Exercise objective: Begin with the line holding "a radio incompatible puede causar problemas e" and end with the last line of the records below. Set down exactly those lines and leave out every picture.

[Page images and extracted text]
• • • •

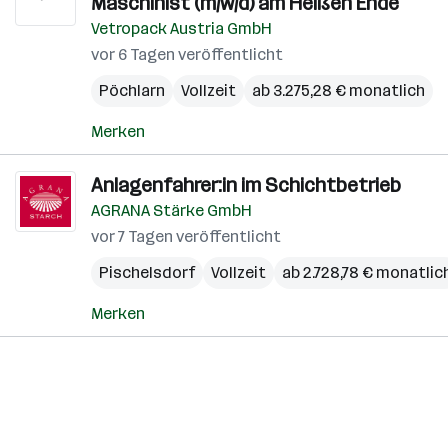
Maschinist (m/w/d) am Heißen Ende
Vetropack Austria GmbH
vor 6 Tagen veröffentlicht
Pöchlarn
Vollzeit
ab 3.275,28 € monatlich
Merken
Anlagenfahrer:in im Schichtbetrieb
AGRANA Stärke GmbH
vor 7 Tagen veröffentlicht
Pischelsdorf
Vollzeit
ab 2.728,78 € monatlic
Merken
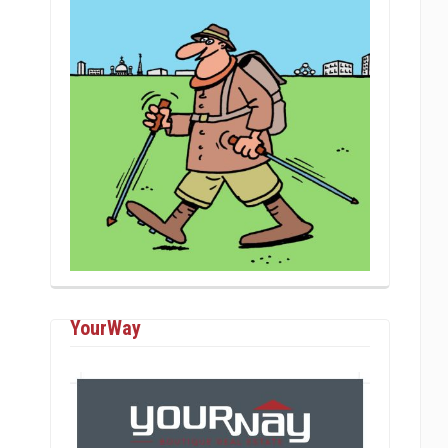
YourWay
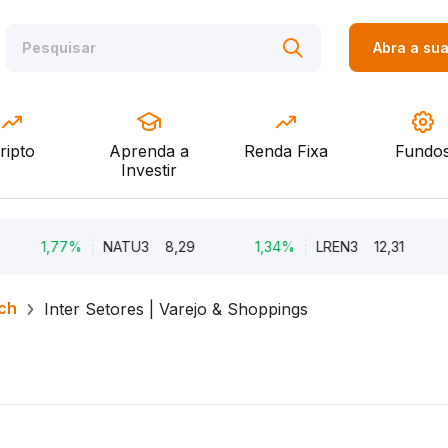
Abra a su
ripto
Aprenda a
Renda Fixa
Fundo
Investir
1,77%
NATU3
8,29
1,34%
LREN3
12,31
-8,
ch
Inter Setores | Varejo & Shoppings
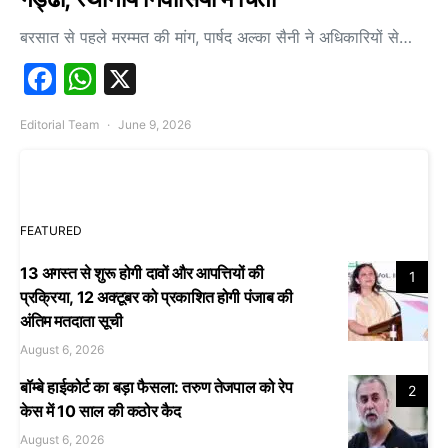
बरसात से पहले मरम्मत की मांग, पार्षद अल्का सैनी ने अधिकारियों से…
Facebook
WhatsApp
X
Editorial Team
June 9, 2026
FEATURED
13 अगस्त से शुरू होगी दावों और आपत्तियों की
1
प्रक्रिया, 12 अक्टूबर को प्रकाशित होगी पंजाब की
अंतिम मतदाता सूची
August 6, 2026
बॉम्बे हाईकोर्ट का बड़ा फैसला: तरुण तेजपाल को रेप
2
केस में 10 साल की कठोर कैद
August 6, 2026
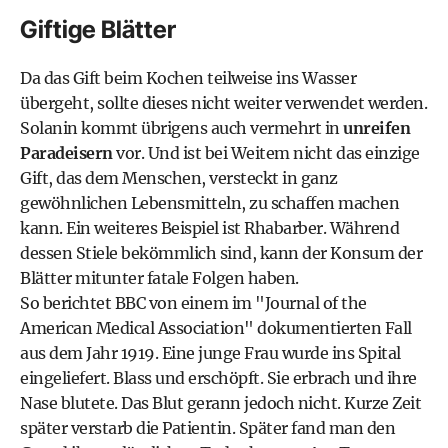
Giftige Blätter
Da das Gift beim Kochen teilweise ins Wasser
übergeht, sollte dieses nicht weiter verwendet werden.
Solanin kommt übrigens auch vermehrt in
unreifen
Paradeisern
vor. Und ist bei Weitem nicht das einzige
Gift, das dem Menschen, versteckt in ganz
gewöhnlichen Lebensmitteln, zu schaffen machen
kann. Ein weiteres Beispiel ist Rhabarber. Während
dessen Stiele bekömmlich sind, kann der Konsum der
Blätter mitunter fatale Folgen haben.
So berichtet BBC von einem im "Journal of the
American Medical Association" dokumentierten Fall
aus dem Jahr 1919. Eine junge Frau wurde ins Spital
eingeliefert. Blass und erschöpft. Sie erbrach und ihre
Nase blutete. Das Blut gerann jedoch nicht. Kurze Zeit
später verstarb die Patientin. Später fand man den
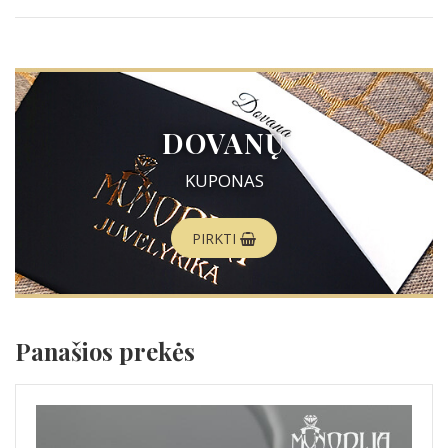
DOVANŲ
KUPONAS
PIRKTI
Panašios prekės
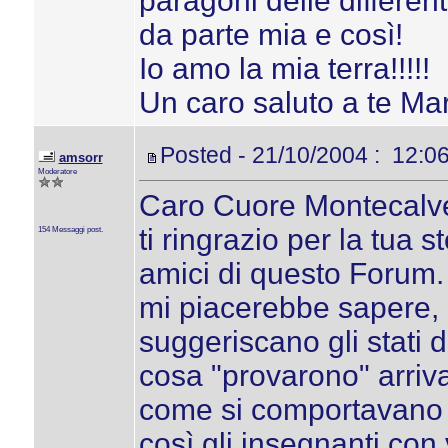
paragoni delle differen
da parte mia e così!
Io amo la mia terra!!!!!
Un caro saluto a te Ma
Posted - 21/10/2004 : 12:0
amsorr
Moderatore
Caro Cuore Montecalv
ti ringrazio per la tua s
154 Messaggi post.
amici di questo Forum. 
mi piacerebbe sapere,
suggeriscano gli stati d
cosa "provarono" arriva
come si comportavano l
così gli insegnanti con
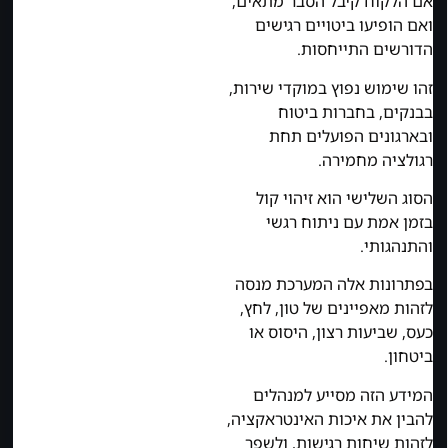
אם הלקוח קיבל הסבר מתאים,
ואם הופיעו ביטויים רגישים
הדורשים התייחסות.
זהו שימוש נפוץ במוקדי שירות,
בבנקים, בחברות ביטוח
ובארגונים הפועלים תחת
רגולציה מחמירה.
הסוג השלישי הוא זיהוי קול
בזמן אמת עם ניתוח רגשי
והתנהגותי.
בפתרונות אלה המערכת מנסה
לזהות מאפיינים של טון, לחץ,
כעס, שביעות רצון, היסוס או
ביטחון.
המידע הזה מסייע למנהלים
להבין את איכות האינטראקציה,
לזהות שיחות רגישות, ולשפר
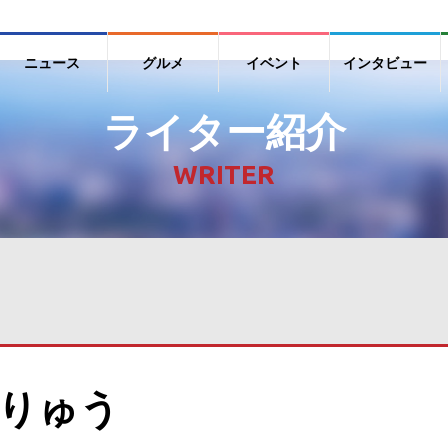
ニュース
グルメ
イベント
インタビュー
ライター紹介
WRITER
りゅう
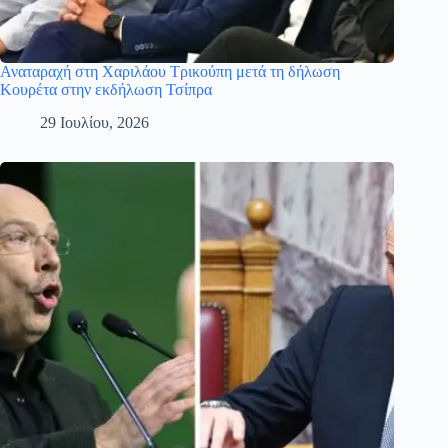
Αναταραχή στη Χαριλάου Τρικούπη μετά τη δήλωση
Κουρέτα στην εκδήλωση Τσίπρα
29 Ιουλίου, 2026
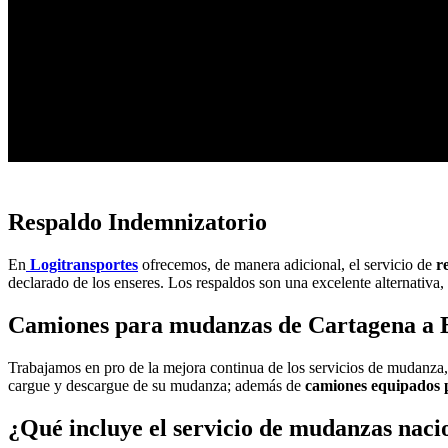
Traslado de Motos a Nivel Nacional
Contáctenos
Respaldo Indemnizatorio
En
Logitransportes
ofrecemos, de manera adicional, el servicio de
r
declarado de los enseres. Los respaldos son una excelente alternativa
Camiones para mudanzas de Cartagena a 
Trabajamos en pro de la mejora continua de los servicios de mudanza, 
cargue y descargue de su mudanza; además de
camiones equipados 
¿Qué incluye el servicio de mudanzas naci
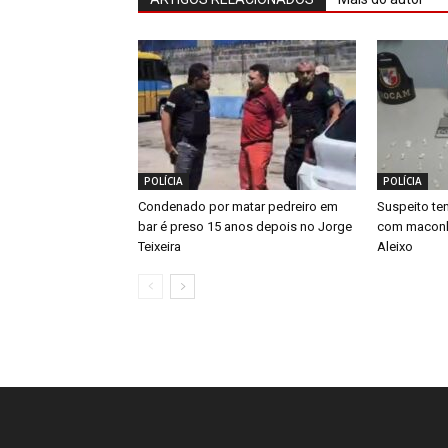
POLÍCIA
POLÍCIA
Condenado por matar pedreiro em
Suspeito ten
bar é preso 15 anos depois no Jorge
com maconha
Teixeira
Aleixo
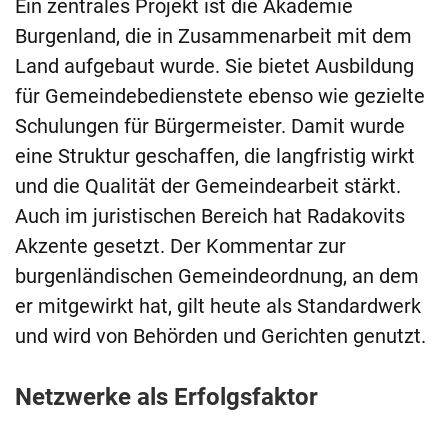
Ein zentrales Projekt ist die Akademie
Burgenland, die in Zusammenarbeit mit dem
Land aufgebaut wurde. Sie bietet Ausbildung
für Gemeindebedienstete ebenso wie gezielte
Schulungen für Bürgermeister. Damit wurde
eine Struktur geschaffen, die langfristig wirkt
und die Qualität der Gemeindearbeit stärkt.
Auch im juristischen Bereich hat Radakovits
Akzente gesetzt. Der Kommentar zur
burgenländischen Gemeindeordnung, an dem
er mitgewirkt hat, gilt heute als Standardwerk
und wird von Behörden und Gerichten genutzt.
Netzwerke als Erfolgsfaktor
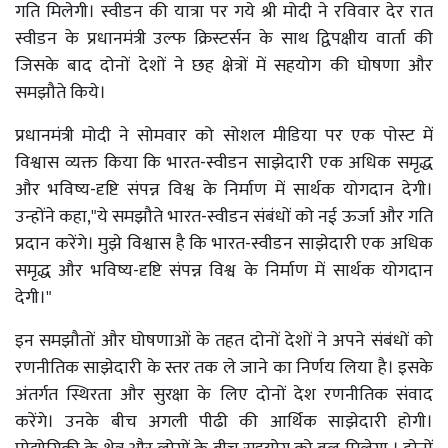
गति मिलेगी। स्वीडन की यात्रा पर गये श्री मोदी ने रविवार देर रात
स्वीडन के प्रधानमंत्री उल्फ क्रिस्टर्सन के साथ द्विपक्षीय वार्ता की
जिसके बाद दोनों देशों ने छह क्षेत्रों में सहयोग की घोषणा और
समझौते किये।
प्रधानमंत्री मोदी ने सोमवार को सोशल मीडिया पर एक पोस्ट में
विश्वास व्यक्त किया कि भारत-स्वीडन साझेदारी एक अधिक समृद्ध
और भविष्य-दृष्टि संपन्न विश्व के निर्माण में सार्थक योगदान देगी।
उन्होंने कहा,"ये समझौते भारत-स्वीडन संबंधों को नई ऊर्जा और गति
प्रदान करेंगे। मुझे विश्वास है कि भारत-स्वीडन साझेदारी एक अधिक
समृद्ध और भविष्य-दृष्टि संपन्न विश्व के निर्माण में सार्थक योगदान
देगी।"
इन समझौतों और घोषणाओं के तहत दोनों देशों ने अपने संबंधों को
रणनीतिक साझेदारी के स्तर तक ले जाने का निर्णय लिया है। इसके
अंतर्गत स्थिरता और सुरक्षा के लिए दोनों देश रणनीतिक संवाद
करेंगे। उनके बीच अगली पीढी की आर्थिक साझेदारी होगी।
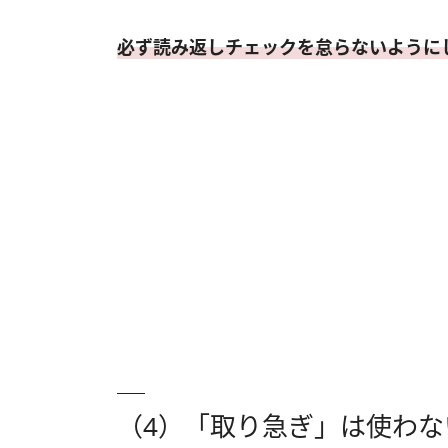
必ず読み返しチェックを怠らないように
（4）「取り急ぎ」は使わな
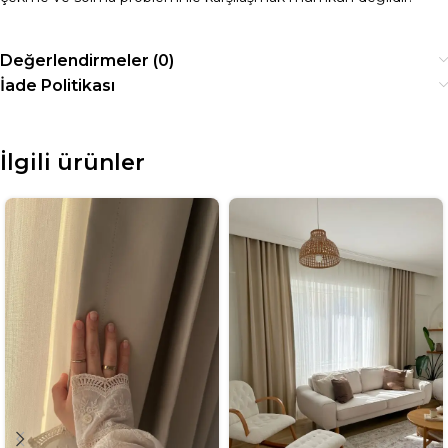
Değerlendirmeler (0)
İade Politikası
İlgili ürünler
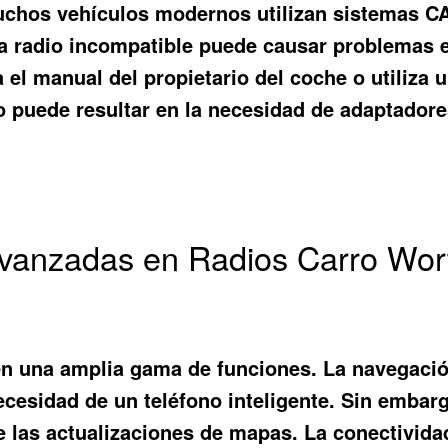
 Muchos vehículos modernos utilizan sistemas 
a radio incompatible puede causar problemas e
el manual del propietario del coche o utiliza u
so puede resultar en la necesidad de adaptador
 Avanzadas en Radios Carro Wo
n una amplia gama de funciones. La navegació
cesidad de un teléfono inteligente. Sin embargo
e las actualizaciones de mapas. La conectividad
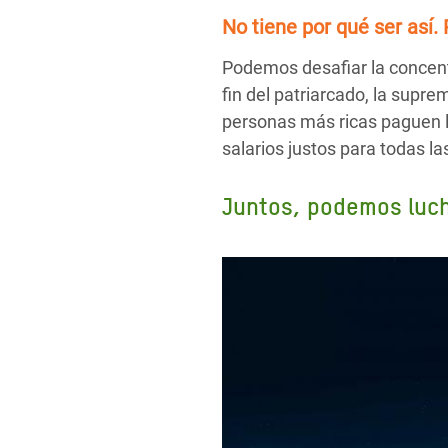
No tiene por qué ser así.
Podemos desafiar la concent
fin del patriarcado, la supr
personas más ricas paguen l
salarios justos para todas l
Juntos, podemos lucha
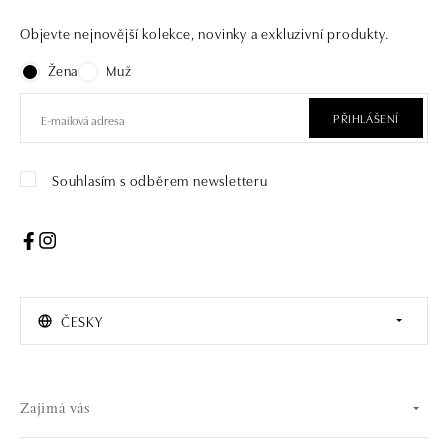
Objevte nejnovější kolekce, novinky a exkluzivní produkty.
Žena
Muž
PŘIHLÁŠENÍ
Souhlasím s odběrem newsletteru
ČESKY
Zajímá vás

• • • •

Written response:
a radio incompatible puede causar problemas e
el manual del propietario del coche o utiliza u
so puede resultar en la necesidad de adaptador
 Avanzadas en Radios Carro Wo
n una amplia gama de funciones. La navegació
cesidad de un teléfono inteligente. Sin embargo
e las actualizaciones de mapas. La conectividad
No tiene por qué ser así.
Podemos desafiar la concent
fin del patriarcado, la supr
personas más ricas paguen l
salarios justos para todas l
Juntos, podemos lucha
Objevte nejnovější kolekce, novinky a exkluzivní produkty.
Žena
Muž
PŘIHLÁŠENÍ
Souhlasím s odběrem newsletteru
ČESKY
Zajímá vás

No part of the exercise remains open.